Dans un des premiers dialogues de Platon, Socrate se demande ce qu'est un beau panier à fumier et répond que c'est un panier conforme à son usage, d'une contenance ni trop lourde ni trop insuffisante, qui ne versera pas sur vos pieds en chemin, etc. L'humilité ironique de l'exemple recoupe bien le point de vue de Montaigne et met l'accent sur le critère de fonctionnalité commun à tous les ingénieurs à commencer par le grand architecte de l'univers qui a calculé la robe des papillons comme celle de tous les insectes et des fleurs non pas pour plaire à notre regard comme le croyait Théophile Gautier, mais comme les guerriers et les coquettes qui se parent pour descendre dans l'arène, c'est-à-dire pour terrifier, séduire, tromper, etc. Question de vie ou de mort dans tous les cas !

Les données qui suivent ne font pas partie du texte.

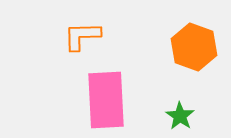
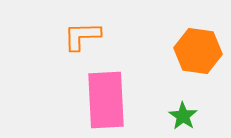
orange hexagon: moved 4 px right, 4 px down; rotated 12 degrees counterclockwise
green star: moved 3 px right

Je prendrai un autre exemple moins élégant que le papillon mais plus relevé que le panier à fumier (lequel, par parenthèse engraisse le jasmin dont s'enivre l'abeille). Qui chantera la beauté de la bouteille ? Cette beauté anthropomorphe est toute d'utilité. Le diamètre pour la main. Le cul alourdi pour la stabilité (et la triche). Le ventre pour contenir. Le goulot pour verser. Le col renforcé pour supporter la pression du bouchon. La contenance propice à un petit repas entre amis. La granulométrie zéro pour éviter l'adhésion du liquide. L'opacité pour arrêter la lumière tout en laissant juger de la quantité disponible. S'il existe des variantes, Bordeaux, Bourgogne, Alsace, etc., il reste que les Magnums et les 50 centilitres sont des monstres.